The other thing you can do is open an email that shouldn’t be in the spam folder and click Report as not spam. This will send the email back to the inbox.
How to find your Gmail spam folder (desktop)
Finding your spam folder on the desktop is virtually the same as finding it on the mobile app. The only difference is that you don’t need to click the three vertical lines icon to open up folder menus. The folders are already there, but you may have to click the More button to see the Spam folder, depending on how many folders you have in your sidebar.
The desktop process for emptying the spam folder and removing non-spam to the inbox is entirely the same.
How to set up a spam filter if Gmail regularly fails to catch a specific email
One of the problems with spam filters these days is that companies are getting more and more inventive. So their domain will stay the same (such as amazon.com), but the first part before the @ will be a random selection of characters, which will change with each email sent. This makes catching them all and keeping them out of the inbox very challenging.
So it’s good to know how to set up your own filter for a particular spam sender in case they’re constantly still landing in your inbox. There’s no specific mark as spam option in the filters — only a delete option that sends the email to Trash. You can either do this or continue hitting the Spam button and hope Gmail finally learns.
If it’s one specific email address that Gmail always seems to be missing, then you can ensure future emails from this sender won’t go near your inbox. Tick the email or emails, then go to More–>Filter messages like these.
Make sure the email address of the sender is correct in the From field. If so, click Create filter at the bottom.
Tick Delete it and save.
If you have a sender who is setting up hundreds of different sending addresses from the same domain (Amazon is a huge offender of this), then you need to set up a wildcard filter. This is a “catch-all” filter that gets everything, provided the domain matches.

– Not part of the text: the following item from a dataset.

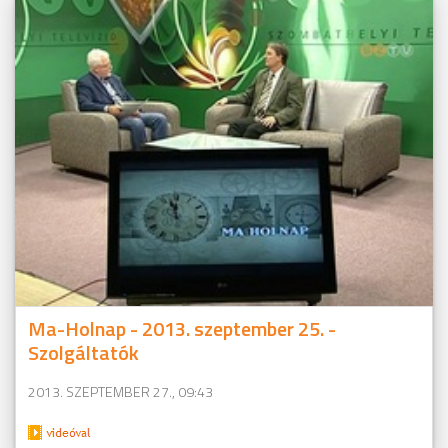
Ma-Holnap - 2013. szeptember 25. -
Szolgáltatók
2013. SZEPTEMBER 27., 09:43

This can result in some false positives, though. Using the example of Amazon, purchase confirmation emails, item status updates, and so on can also be caught with a filter like this.
Nevertheless, if you’re reaching the end of your tether with a particular sender, you may not care. In that case, start by clicking the jagged icon in the search box.
In the From field, enter @domainname.com (obviously swapping out domainname with the name of the actual domain.) Then click Create filter.
How to stop legitimate emails from persistently landing in spam (desktop)
If you see the same emails persistently landing in spam, despite marking them as not spam, then there’s an easy way to fix that. You could ask your boss to stop using curse words in their emails, but a better and more discreet alternative is to set up a filter.
Choose the email that gets caught up in spam by ticking the box next to it. Then go to More—>Filter messages like these.
When the next box pops up, you’ll see the email address is already pre-populated in the correct field. Click Create filter to progress to the next stage.
The next box has a list of possible filtering rules that you can give to the email. One of them is Never send it to Spam, which you should select and save.
Now your boss can curse like a sailor on shore leave, and the email will never end up in spam ever again.
Gmail stores spam messages for 30 days. Then they are automatically deleted.
If you have other labels enabled that sit above the spam label, then the spam folder will be pushed further down. Click the More link to expand the list of Gmail labels.
Gmail tries to proactively identify suspicious emails and places a warning label at the top of the email to explain why it was tagged as spam.
In itself, nothing. In both cases, emails are automatically rerouted to the spam folder. Behind the scenes, though, emails marked as spam are recorded, and if there are other complaints, the email address is blacklisted and shut down. Blocking is a less radical alternative, which doesn’t involve reporting the person and risking having their email shut down.